A firsttime mother's home becomes a trap as her husband's sinister intentions emerge.


FRIGID is used with permission from Joe Kicak. Learn more at https://joekicak.com.


Leah, a young mother caring for her newborn at home. begins to chafe at the confines of her circumscribed life. Exhausted by the constant care of the baby and trapped in an increasingly claustrophobic house, she begins to question her husband Vincent's love and intentions as a more sinister side to him emerges.

Director Joe Kicak's atmospheric psychological thriller is a acutely sensitive portrait of a couple in crisis after the birth of their new baby. Marked by superb craftsmanship, a sensitive but tight script and excellent acting, it looks through the eyes of the young mother, offering a uniquely intimate, tumultuous and psychological perspective of a particularly different life transition.

The film's images and camerawork are superlative, with its moody lighting and eerie movements. But with its psychological themes and subjective pointofview, it really rests on excellent performances, especially by lead actress Heli Kennedy, who captures the irritation, exhaustion and agitation of a new mother adjusting to her role while still grappling with the expectations of her marriage. Riddled with anxiety, she becomes increasingly angry with her husband and what she perceives as his lack of contribution and understanding.

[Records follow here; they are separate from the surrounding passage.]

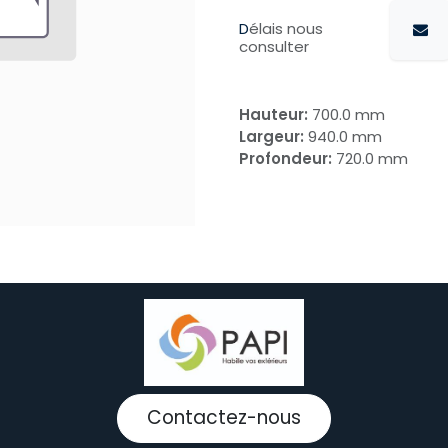
D
élais nous
consulter
Hauteur:
700.0 mm
Largeur:
940.0 mm
Profondeur:
720.0 mm
Contactez-nous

As the tension ratchets up between the couple, the film's images, soundtrack and camerawork become even more ominous, shadowy and restless, and the house itself seems more and more haunted and foreboding. The tone subtly shifts, molding itself to the main character's growing mistrust and paranoia and reflecting the strange moments of disassociation and even blackouts that the Lean experiences at her most challenged, isolated and stressed. The editing becomes more discontinuous, creating a sense of uncertainty over what exactly is and isn't real.

The result is an increasingly tense narrative that becomes so taut that it threatens to snap with the suspense. The emotions evoked are visceral and heightened, and true to the psychological thriller genre, the film gets hearts racing and pulses pounding as it races to its almost unbearable climax.

But the short is also a deft, powerful portrait of postpartum depression and psychosis, alert and sympathetic to the textures and sounds of a new mother's reality: the insistent wail of a child just as a mother sits down to rest, the attunement to the baby's needs at the expense of the mother and the way that exhaustion and severe sleep deprivation can cause disassociation and alienation from the rest of the world. The last moments of FRIGID may leave audiences gasping in shock and fear up to the very end, but its evocation of postpartum mental illness will linger, well after the last frame.